En conséquence, M. Z..., ès qualités de syndic, demande qu'il soit statué ainsi qu'il suit :- Statuer ce que de droit sur la recevabilité en la forme de l'appel interjeté par Mme Y... ;
- Au fond, le dire non fondé,
En conséquence :
- Débouter Mme Marie-Louise Y... de l'intégralité de ses demandes, fins et conclusions ;
- Confirmer en toutes ses dispositions le jugement rendu le 16 mai 2011 par le tribunal de première instance de Nouméa ;
- Condamner Mme Marie-Louise Y... à verser au syndicat des copropriétaires la somme de 500. 000 Francs au titre des frais irrépétibles ;
- La condamner aux entiers dépens dont distraction au profit de la SELARL Etude BOISSERY-DI LUCCIO, avocats aux offres de droit.
Par note enregistrée au greffe le 17 avril 2012, le syndicat des copropriétaires de la Résidence El Alamein a adressé à la Cour, un accord de " fin de conflit et arrêt des procédures en cours ".
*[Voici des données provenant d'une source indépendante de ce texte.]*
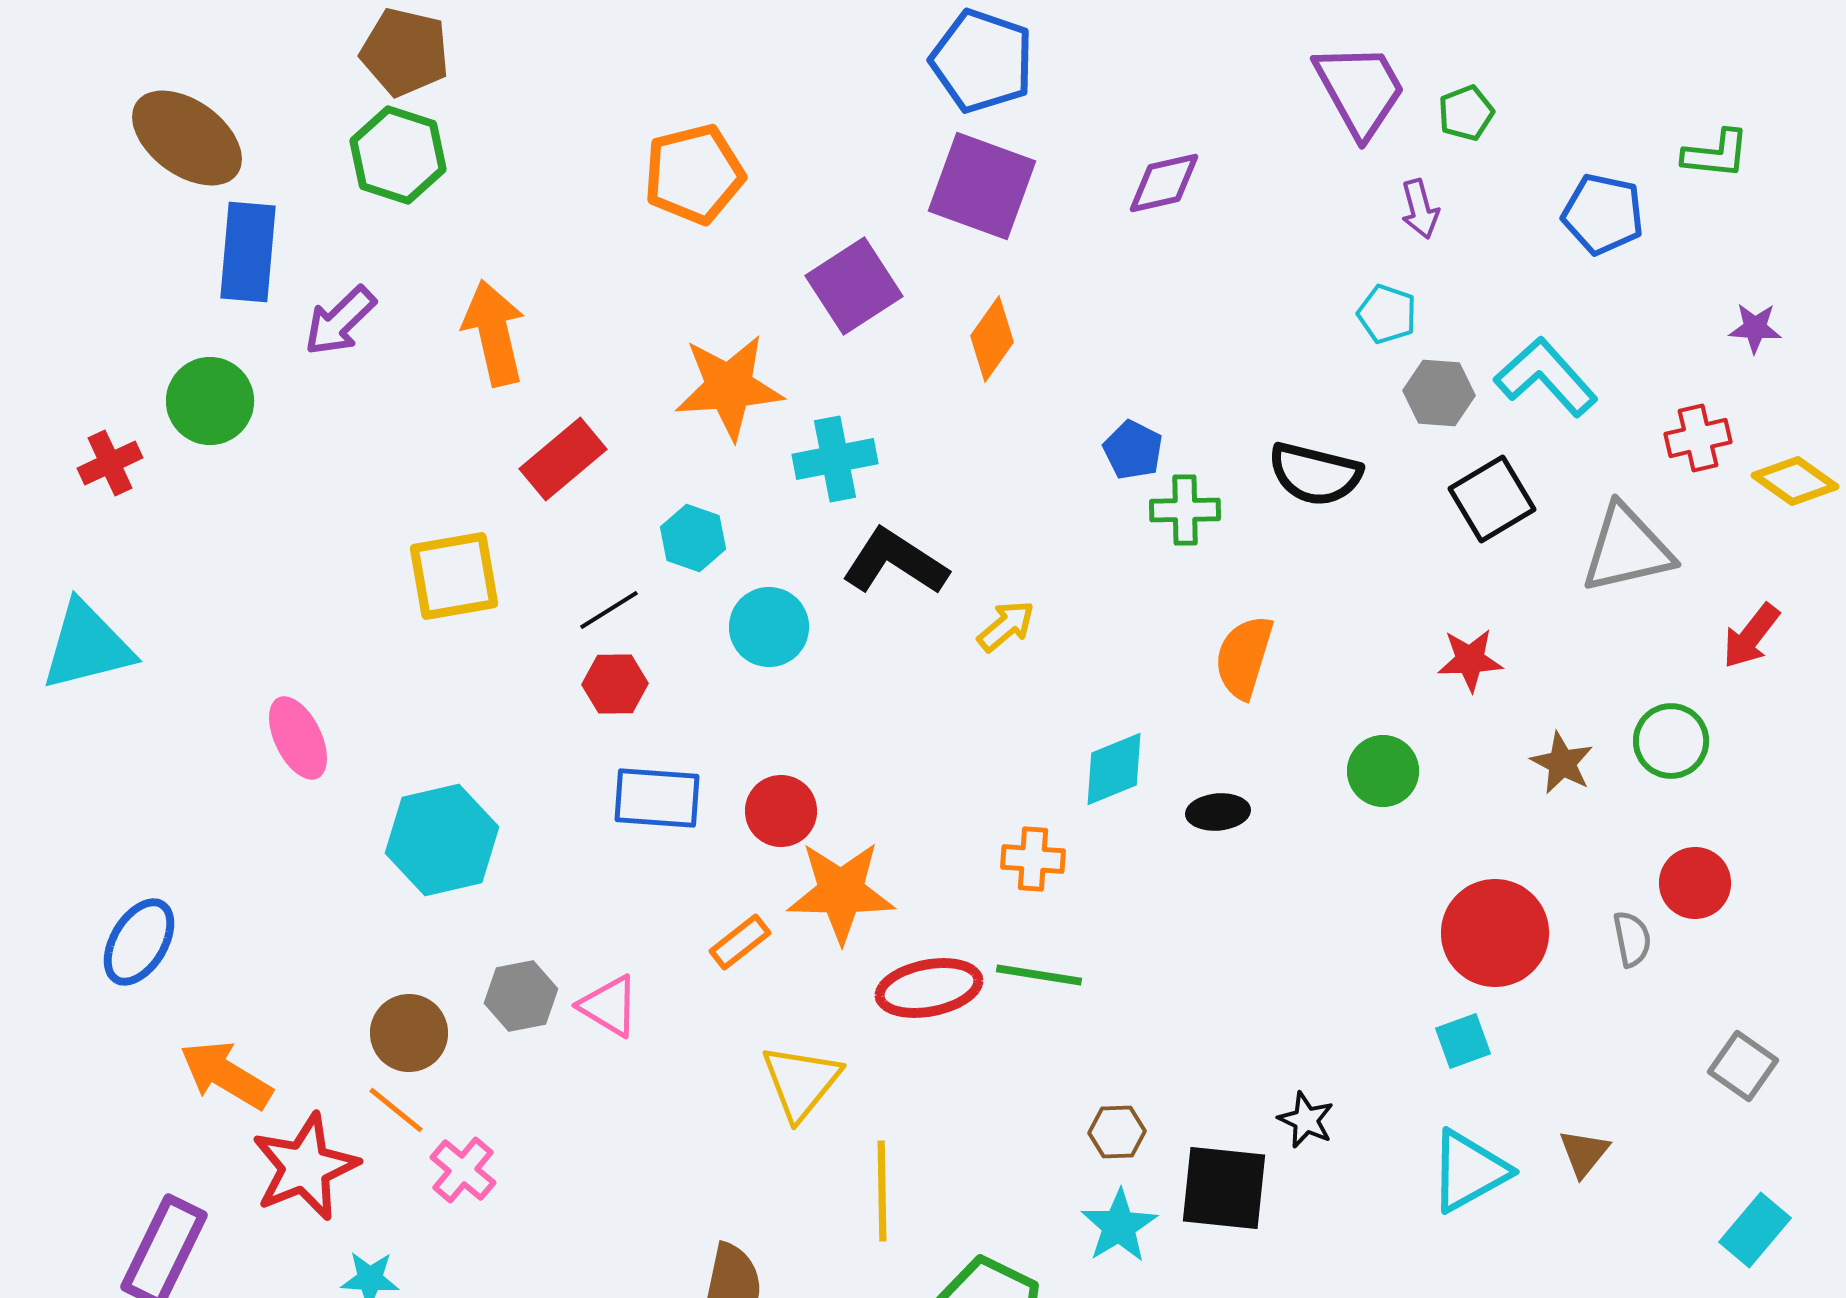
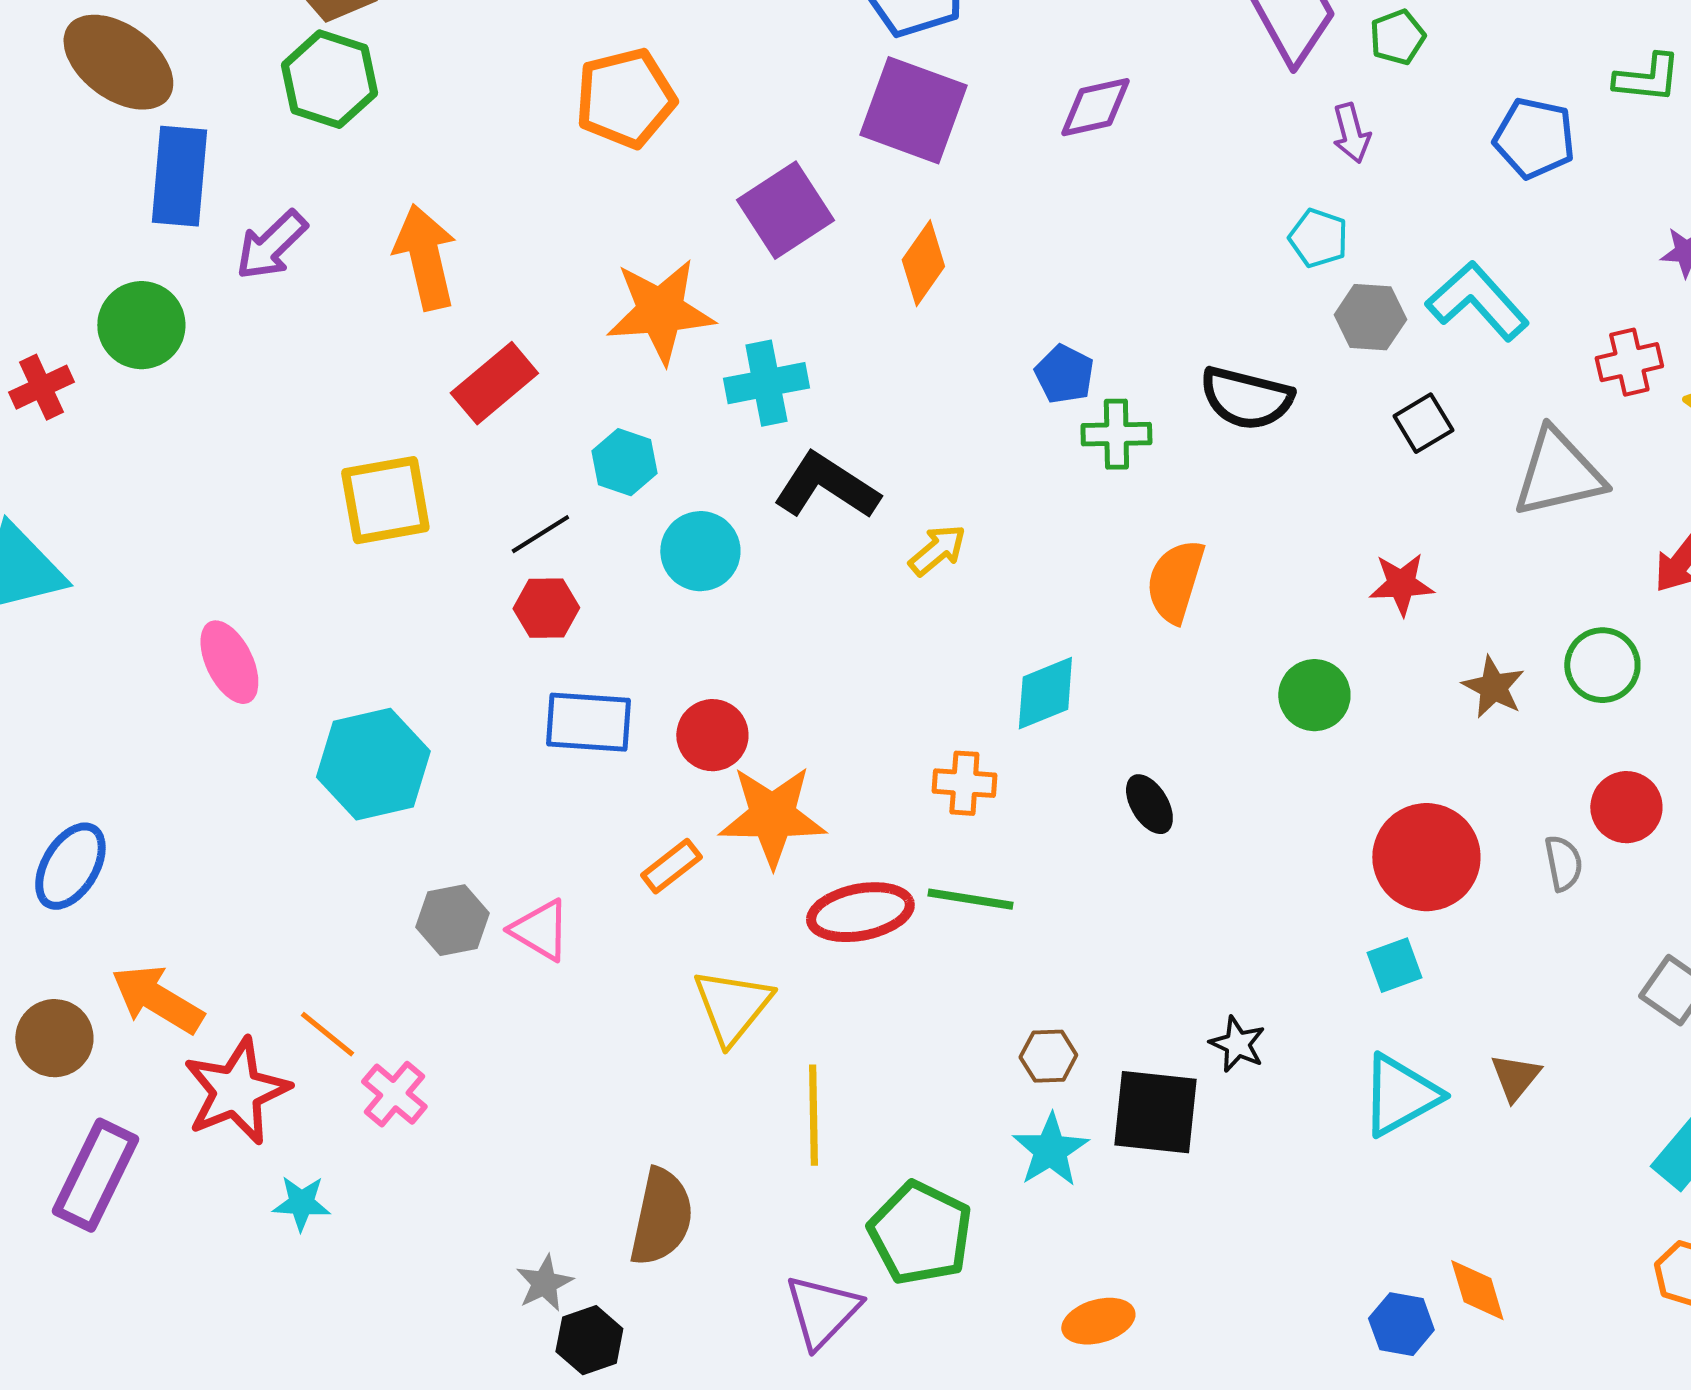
black square: (1492, 499) -> (1423, 423), size x0.7
black ellipse: (1218, 812) -> (1149, 804), moved, turned 64
brown circle: (409, 1033) -> (54, 1038), moved

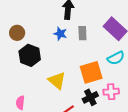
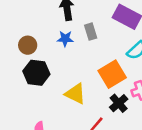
brown circle: (17, 33) -> (28, 45), moved

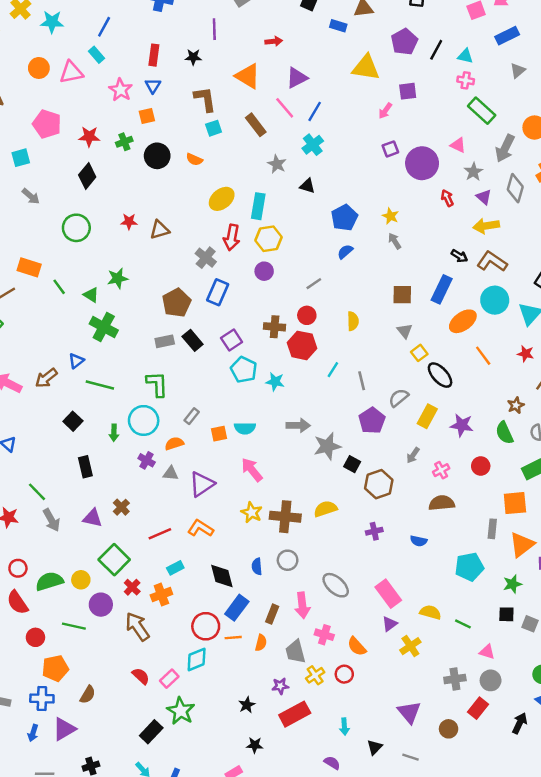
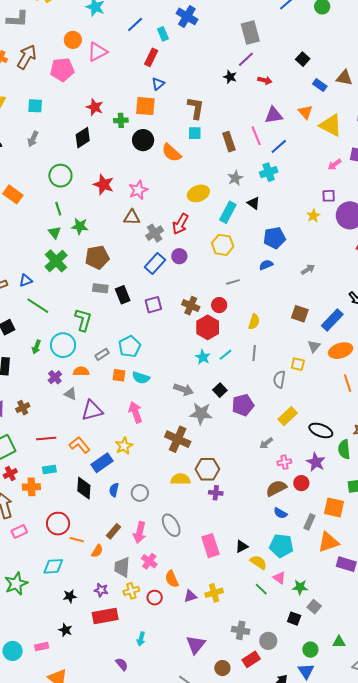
purple line: (214, 29) -> (246, 59), moved, turned 30
cyan rectangle: (96, 55) -> (163, 34), moved
red rectangle: (154, 55) -> (151, 57), moved
black star: (193, 57) -> (230, 77), moved
pink triangle: (71, 72) -> (97, 52), turned -35
orange triangle: (248, 76) -> (305, 112), moved, size x0.7
pink star: (121, 90) -> (138, 190), moved
orange square: (147, 116) -> (145, 106), size x1.5
pink pentagon: (47, 124) -> (62, 70), moved, turned 30
orange semicircle: (194, 159) -> (171, 153), size x1.5
gray arrow: (31, 196) -> (33, 139), turned 56
yellow ellipse: (222, 199) -> (198, 193), moved
cyan rectangle: (258, 206) -> (228, 212), moved
yellow star: (390, 216) -> (313, 216), moved
red star: (129, 222) -> (104, 184), size x1.5
brown triangle: (160, 230) -> (132, 217), moved
yellow hexagon: (269, 239) -> (223, 245), moved
gray arrow: (395, 241) -> (308, 269), turned 72
purple circle: (264, 271) -> (179, 256), moved
green line: (59, 287) -> (58, 209), moved
brown pentagon: (177, 303) -> (97, 257), moved
gray triangle: (405, 331) -> (314, 346), moved
yellow square: (419, 353) -> (298, 364), turned 32
cyan pentagon: (244, 370) -> (130, 347), moved
black ellipse: (440, 375) -> (321, 430), moved, turned -45
gray line: (362, 381) -> (254, 353), moved
cyan star: (275, 382) -> (203, 357), moved
gray semicircle: (399, 398) -> (279, 379), moved, turned -60
purple star: (462, 425) -> (316, 462), moved
black square: (352, 464) -> (220, 390), moved
red circle: (481, 466) -> (301, 483), moved
brown hexagon: (379, 484) -> (207, 469), moved
brown semicircle: (442, 503) -> (276, 488), turned -40
yellow semicircle: (325, 509) -> (180, 479), moved
brown cross: (285, 517) -> (178, 439), moved
blue semicircle: (419, 541) -> (280, 513), moved
green star: (512, 584) -> (300, 587), moved
blue rectangle: (237, 608) -> (102, 463), moved
yellow semicircle: (430, 612) -> (258, 562), moved
black square: (506, 614) -> (294, 619), moved
purple triangle: (390, 624) -> (190, 596), moved
pink triangle: (487, 652) -> (279, 578), moved
cyan diamond: (197, 660) -> (53, 566), moved
pink rectangle: (169, 679) -> (19, 532), moved
black triangle: (375, 747) -> (242, 547), moved

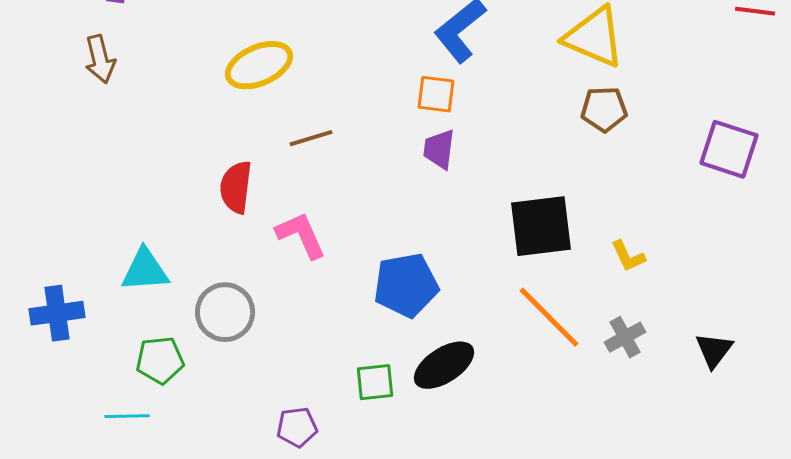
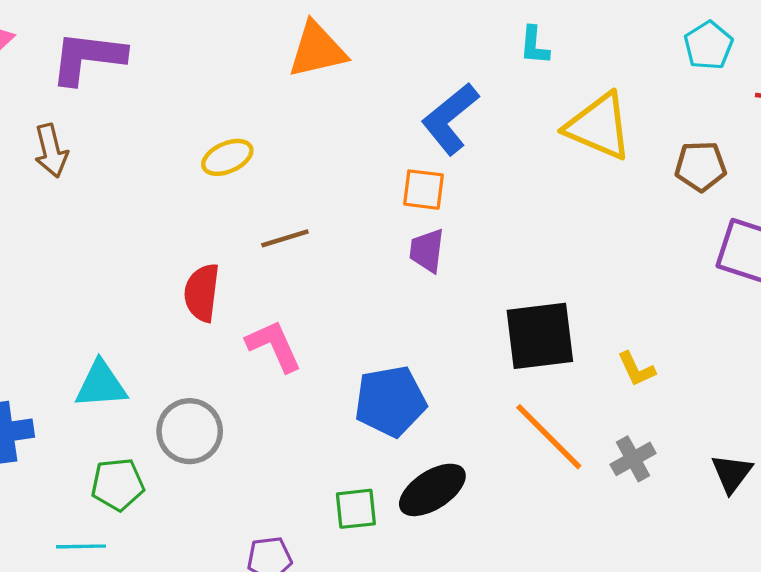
yellow ellipse: (259, 65) -> (227, 157), size x0.7
brown pentagon: (604, 109) -> (701, 166), moved

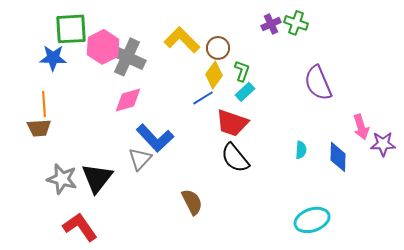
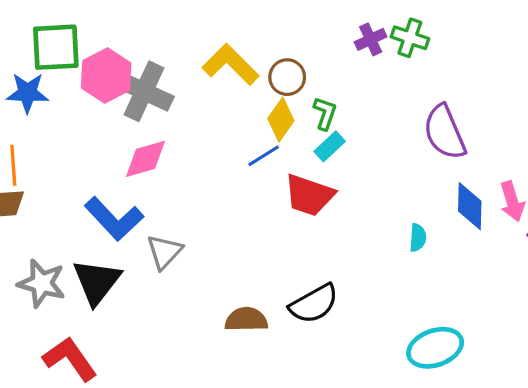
blue L-shape: (155, 138) -> (114, 219), moved
blue diamond: (338, 157) -> (470, 206), moved
black semicircle: (235, 158) -> (314, 304), moved, turned -80
brown semicircle: (192, 202) -> (246, 319), turned -64

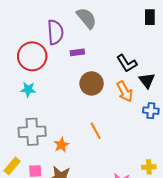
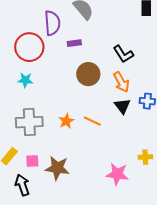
black triangle: (147, 80) -> (122, 106), moved
orange line: (96, 131) -> (92, 121), turned -36
orange star: (61, 145) -> (66, 121), moved

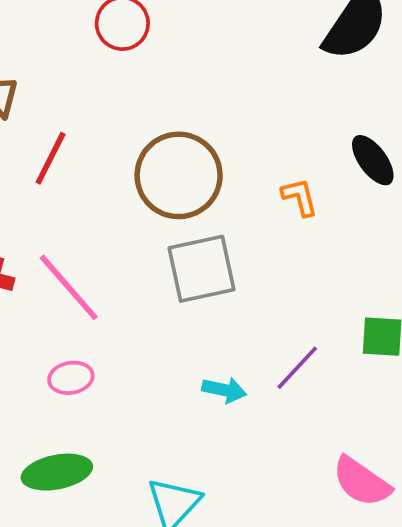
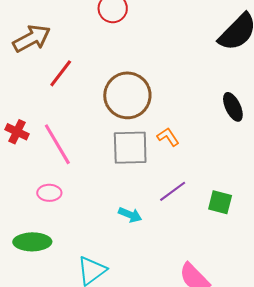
orange L-shape: (300, 197) -> (168, 137), moved, turned -30
purple line: (297, 368) -> (173, 191), moved

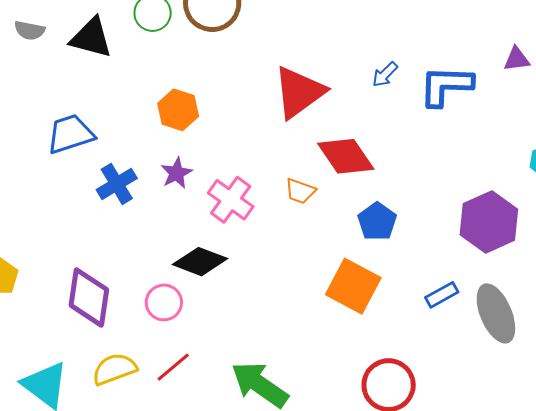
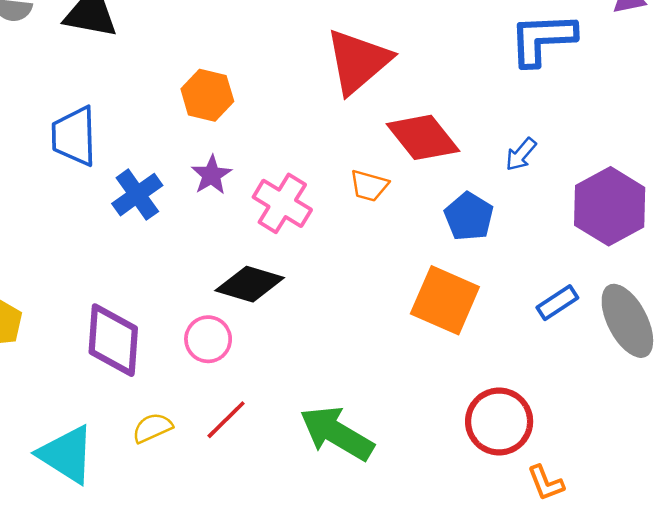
blue arrow: (385, 74) -> (521, 154), moved
blue trapezoid: (70, 134) -> (74, 136), turned -69
yellow semicircle: (114, 369) -> (152, 428), size x0.7

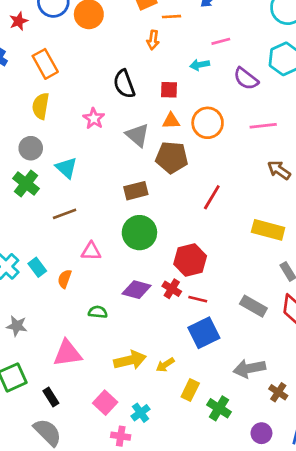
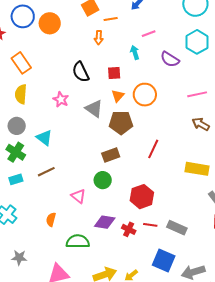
cyan arrow: (200, 65) -> (135, 52), turned 88
orange triangle: (171, 121) -> (118, 96), turned -40
pink line: (263, 126) -> (197, 94), moved
brown rectangle: (136, 191) -> (111, 155), moved
green circle: (139, 233) -> (103, 180), size x0.7
pink triangle: (91, 251) -> (78, 196), moved, turned 42
cyan rectangle: (37, 267) -> (16, 179), moved, turned -64
red cross: (172, 289) -> (129, 229), moved
gray rectangle: (253, 306) -> (177, 228), moved
green semicircle: (98, 312) -> (78, 241), size x1.6
blue square: (204, 333) -> (164, 260), moved, turned -35

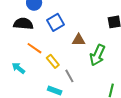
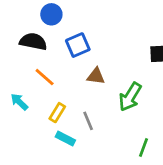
brown triangle: (79, 40) -> (96, 76), moved
yellow rectangle: (53, 61) -> (57, 113), moved, turned 64

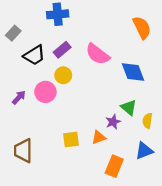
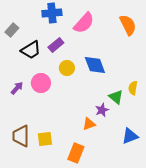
pink semicircle: (98, 54) -> (84, 23), moved, turned -85
blue diamond: (133, 72) -> (95, 65), moved
yellow circle: (63, 75) -> (67, 68), moved
yellow semicircle: (147, 121) -> (133, 88), moved
yellow square: (71, 140) -> (45, 139), moved
orange rectangle: (114, 166) -> (76, 153), moved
Les ordonnances de clôture et de fixation de la date de l'audience ont éte rendues le 6 juin 2012.
MOTIFS DE LA DECISION
Attendu que par note enregistrée au greffe le 17 avril 2012, le syndicat des copropriétaires de la Résidence El Alamein a adressé à la Cour, un accord intitulé " fin de conflit et arrêt des procédures en cours " qui est ainsi libellé :
" Suite à l'accord intervenu lors de l'Assemblée Générale du 14 avril 2012 entre :
Mme Marie Louise X..., veuve Y..., propriétaire du lot 2 et le Syndicat des copropriétaires de la Résidence El Alamein,
un protocole d'accord a été signé, dont les dispositions prévoient le règlement immédiat des charges courantes de copropriété dues au syndicat des copropriétaires et l'arrêt de toutes les procédures en cours Cf. pJ « Protocole d'accord
Mme Marie Louise X..., veuve Y... ayant réglé la somme afférente aux charges précitées, par chèque BNP no 0440897 d'un montant de 1. 938. 172 F remis au Syndic le 14 avril 2012 Cf. pJ copie du CHQ
Le Syndicat des copropriétaires ayant approuvé à l'unanimité lors de l'AGO du 14 avril 2012 la signature par le syndic du protocole d'accord portant sur l'arrêt des procédures en cours et le règlement des charges impayées par la débitrice sans intérêts de droit
Nous vous prions de bien vouloir annuler les procédures en cours citées en référence " ;
Attendu qu'à l'audience, les conseils des parties ne s'opposent pas à cette demande ;
Attendu qu'il convient ainsi de prendre acte de l'accord des parties qui est conforme aux règles de droit et s'analyse comme un désistement d'appel ;
Attendu qu'aux termes de l'article 403 du Code de procédure civile de la Nouvelle-Calédonie, ce désistement emporte acquiescement du jugement ; que l'appelante n'est dès lors, en l'absence de tout appel incident ou toute demande incidente formés postérieurement à ce désistement, plus recevable à solliciter l'infirmation du jugement ;
Attendu qu'en conséquence, la Cour constate le désistement d'appel ;
PAR CES MOTIFS
La Cour,
Statuant publiquement, par arrêt contradictoire déposé au greffe ;
Déclare l'appel recevable ;
Constate le désistement d'appel de Mme X... Veuve Y... ;
Confirme en toutes ses dispositions le jugement du 16 mai 2011 ;
Dit que les dépens d'appel seront à la charge de Mme X... Veuve Y....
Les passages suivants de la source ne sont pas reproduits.